Serbia taps FAO expertise in forestry

© FAO/Vasily Maksimov / FAO

Belgrade, 22-February-2017 - A high-level conference in Belgrade today marks the first stage in a recently-begun four-year commitment on the part of FAO. A project worth US$3.75 million, financed by the Global Environment Facility, or GEF, is directed towards the long-term sustainability of forest ecosystems in Serbia.

Main components and expected results of the project were presented by experts in forest inventory, biodiversity, and forest management planning who helped develop the concept.

FAO Assistant Director-General and Regional Representative for Europe and Central Asia Vladimir Rakhmanin underlined the ambitious nature of the project. It “goes beyond purely technical issues,” he said, “and has the potential to change long-established methods of planning and production, to meet current and future challenges of climate change and biodiversity conservation.”

Rakhmanin elaborated on FAO’s recent approach of “increasing its work on integrated and cross-sectoral approaches to address horizontal topics,” such as climate change and biodiversity, land tenure and gender.

Branislav Nedimović, Serbia’s Minister of Agriculture and Environmental Protection, was also a keynote speaker at today’s event.

Forests cover approximately 35 percent of Serbia’s national territory.

FAO’s acknowledged expertise and long experience in forestry make the GEF-funded project a natural next step in the right direction. Serbian authorities collaborated with FAO experts in the project’s preparatory phase.

The National Forest Inventory should be transformed by 2020 into an integrated national forest assessment and monitoring tool, fit to handle evolving needs.
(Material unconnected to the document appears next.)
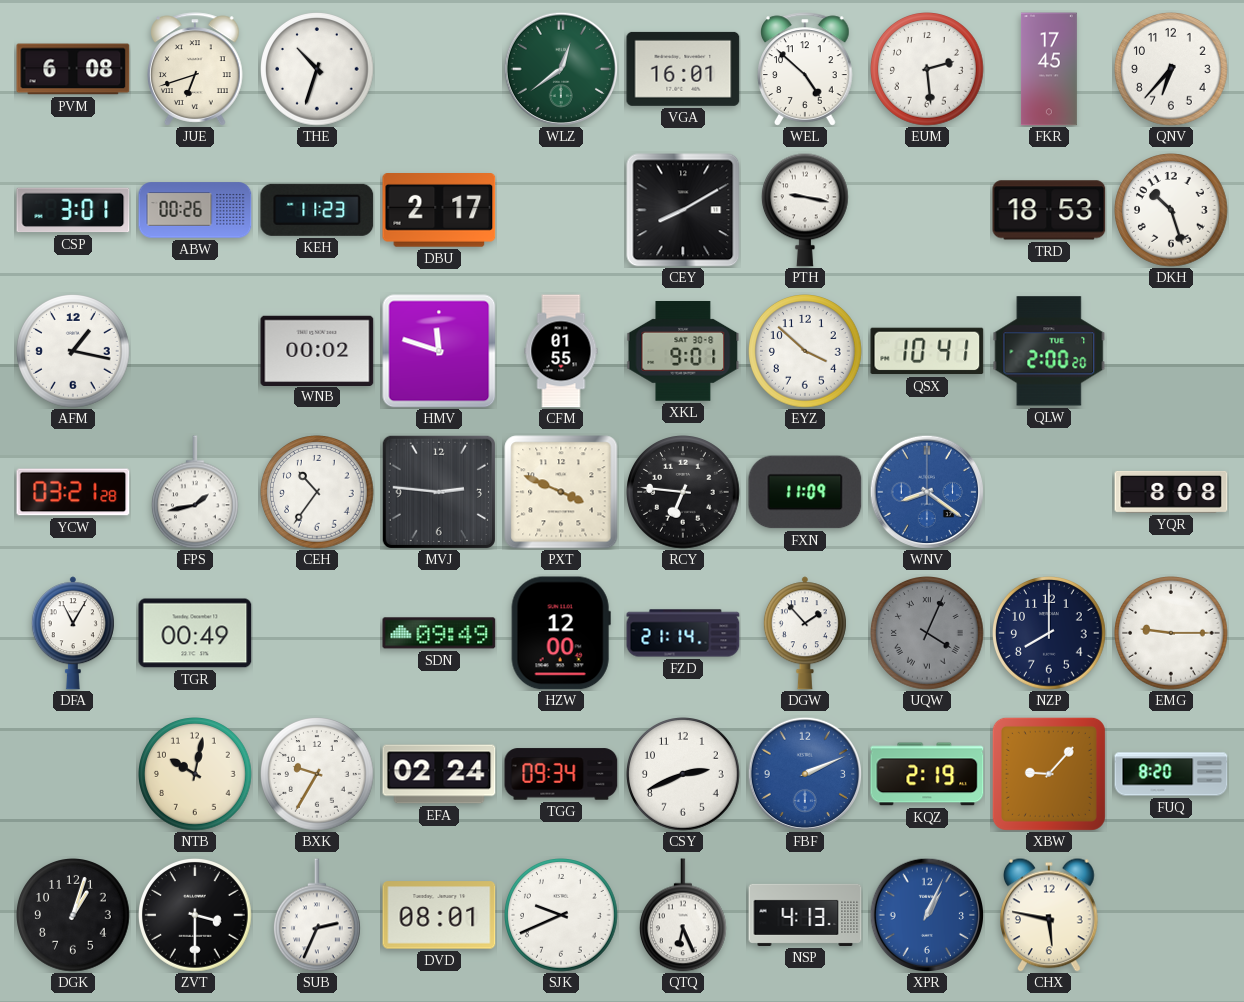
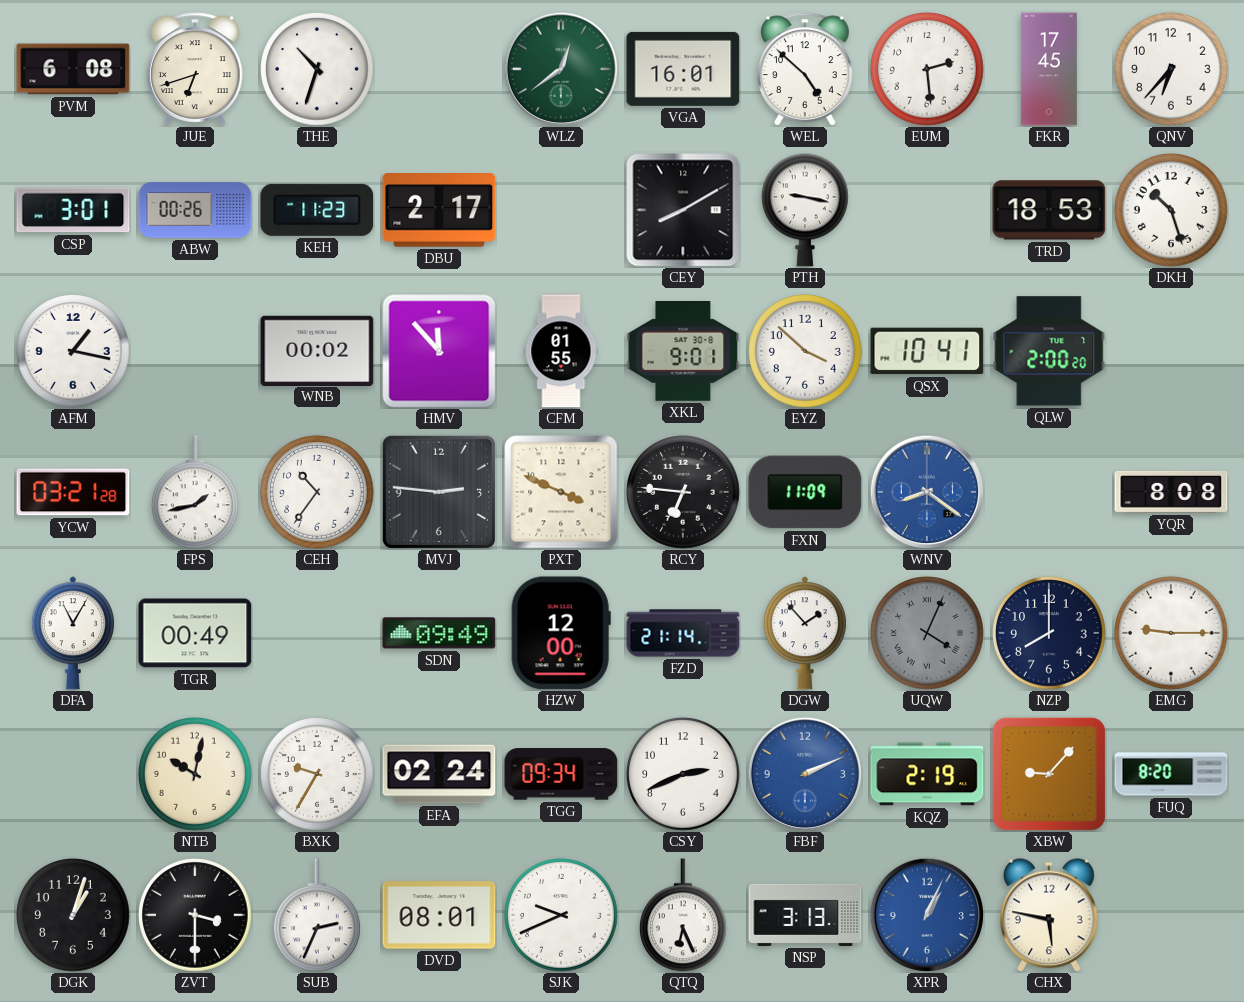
HMV: 11:48 -> 11:53
NSP: 4:13 -> 3:13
It should provide consolidated and standardized data, available to the public as well as to government entities. The project also includes a training element targeting forestry administration, institutions, and even forest users.

The Global Environment Facility is an important resource partner of FAO. The two organizations have worked together all over the world, including in Turkey, Central Asia and the Balkans – on areas such as climate change mitigation, and sustainable use of natural resources, especially land.